### What is needed
Leaving out only the pictures, write out all the entries exactly.

Available records below:

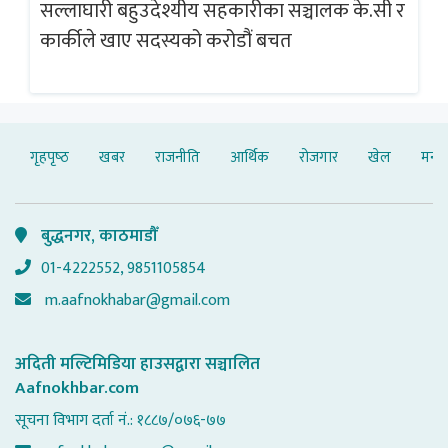
सल्लाघारी बहुउदेश्यीय सहकारीका सञ्चालक के.सी र
गलत
ब्
कार्कीले खाए सदस्यको करोडौं बचत
गृहपृष्‍ठ
खबर
राजनीति
आर्थिक
रोजगार
खेल
मनोर
बुद्धनगर, काठमाडौँ
01-4222552, 9851105854
m.aafnokhabar@gmail.com
अदिती मल्टिमिडिया हाउसद्वारा सञ्चालित
Aafnokhbar.com
सूचना विभाग दर्ता नं.: १८८७/०७६-७७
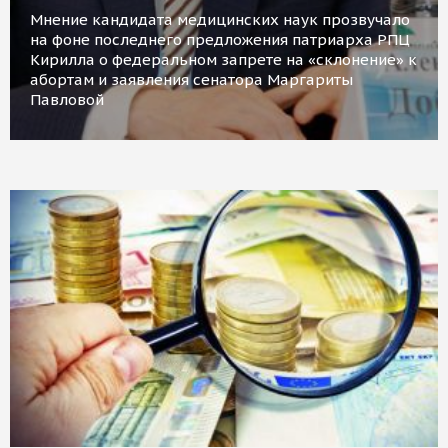
Мнение кандидата медицинских наук прозвучало
на фоне последнего предложения патриарха РПЦ
Кирилла о федеральном запрете на «склонение» к
абортам и заявления сенатора Маргариты
Павловой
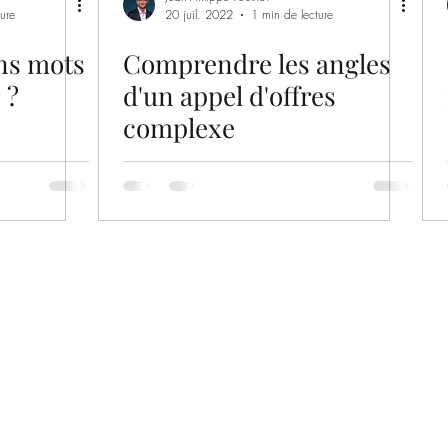
ure
20 juil. 2022
1 min de lecture
ns mots
Comprendre les angles
 ?
d'un appel d'offres
complexe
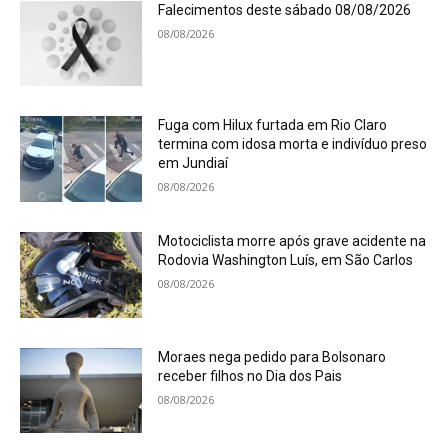
Falecimentos deste sábado 08/08/2026
08/08/2026
Fuga com Hilux furtada em Rio Claro
termina com idosa morta e indivíduo preso
em Jundiaí
08/08/2026
Motociclista morre após grave acidente na
Rodovia Washington Luís, em São Carlos
08/08/2026
Moraes nega pedido para Bolsonaro
receber filhos no Dia dos Pais
08/08/2026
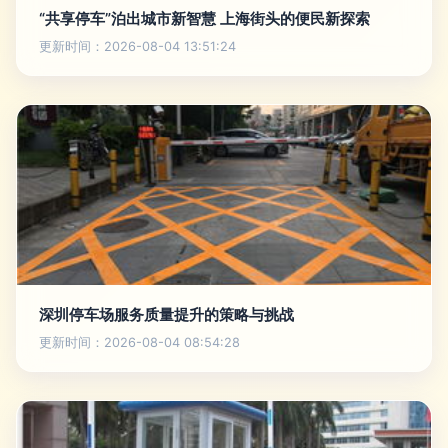
“共享停车”泊出城市新智慧 上海街头的便民新探索
更新时间：2026-08-04 13:51:24
深圳停车场服务质量提升的策略与挑战
更新时间：2026-08-04 08:54:28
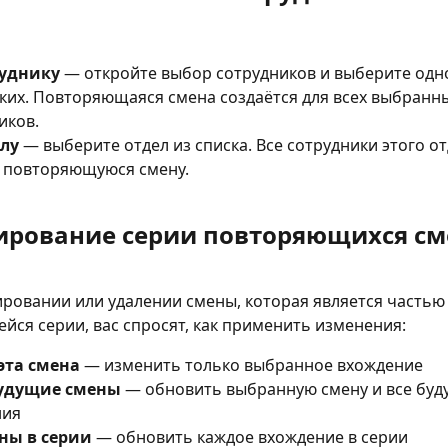
руднику
 — откройте выбор сотрудников и выберите одно
ких. Повторяющаяся смена создаётся для всех выбранны
иков.
елу
 — выберите отдел из списка. Все сотрудники этого от
 повторяющуюся смену.
ирование серии повторяющихся см
ровании или удалении смены, которая является частью
ся серии, вас спросят, как применить изменения:
эта смена
 — изменить только выбранное вхождение
будущие смены
 — обновить выбранную смену и все буд
ния
ны в серии
 — обновить каждое вхождение в серии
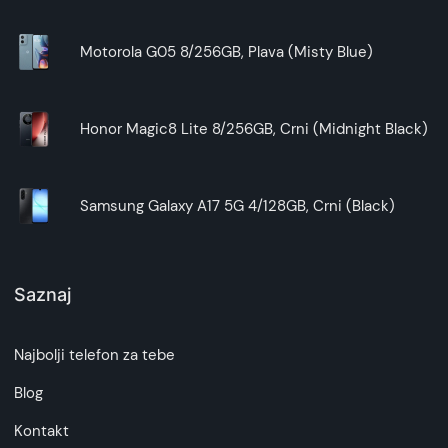
Motorola G05 8/256GB, Plava (Misty Blue)
Honor Magic8 Lite 8/256GB, Crni (Midnight Black)
Samsung Galaxy A17 5G 4/128GB, Crni (Black)
Saznaj
Najbolji telefon za tebe
Blog
Kontakt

End of Available records.

### Answer box
सल्लाघारी बहुउदेश्यीय सहकारीका सञ्चालक के.सी र
गलत
ब्
कार्कीले खाए सदस्यको करोडौं बचत
गृहपृष्‍ठ
खबर
राजनीति
आर्थिक
रोजगार
खेल
मनोर
बुद्धनगर, काठमाडौँ
01-4222552, 9851105854
m.aafnokhabar@gmail.com
अदिती मल्टिमिडिया हाउसद्वारा सञ्चालित
Aafnokhbar.com
सूचना विभाग दर्ता नं.: १८८७/०७६-७७
Мнение кандидата медицинских наук прозвучало
на фоне последнего предложения патриарха РПЦ
Кирилла о федеральном запрете на «склонение» к
абортам и заявления сенатора Маргариты
Павловой
ure
20 juil. 2022
1 min de lecture
ns mots
Comprendre les angles
 ?
d'un appel d'offres
complexe
Falecimentos deste sábado 08/08/2026
08/08/2026
Fuga com Hilux furtada em Rio Claro
termina com idosa morta e indivíduo preso
em Jundiaí
08/08/2026
Motociclista morre após grave acidente na
Rodovia Washington Luís, em São Carlos
08/08/2026
Moraes nega pedido para Bolsonaro
receber filhos no Dia dos Pais
08/08/2026
“共享停车”泊出城市新智慧 上海街头的便民新探索
更新时间：2026-08-04 13:51:24
深圳停车场服务质量提升的策略与挑战
更新时间：2026-08-04 08:54:28
руднику
 — откройте выбор сотрудников и выберите одно
ких. Повторяющаяся смена создаётся для всех выбранны
иков.
елу
 — выберите отдел из списка. Все сотрудники этого от
 повторяющуюся смену.
ирование серии повторяющихся см
ровании или удалении смены, которая является частью
ся серии, вас спросят, как применить изменения:
эта смена
 — изменить только выбранное вхождение
будущие смены
 — обновить выбранную смену и все буд
ния
ны в серии
 — обновить каждое вхождение в серии
Motorola G05 8/256GB, Plava (Misty Blue)
Honor Magic8 Lite 8/256GB, Crni (Midnight Black)
Samsung Galaxy A17 5G 4/128GB, Crni (Black)
Saznaj
Najbolji telefon za tebe
Blog
Kontakt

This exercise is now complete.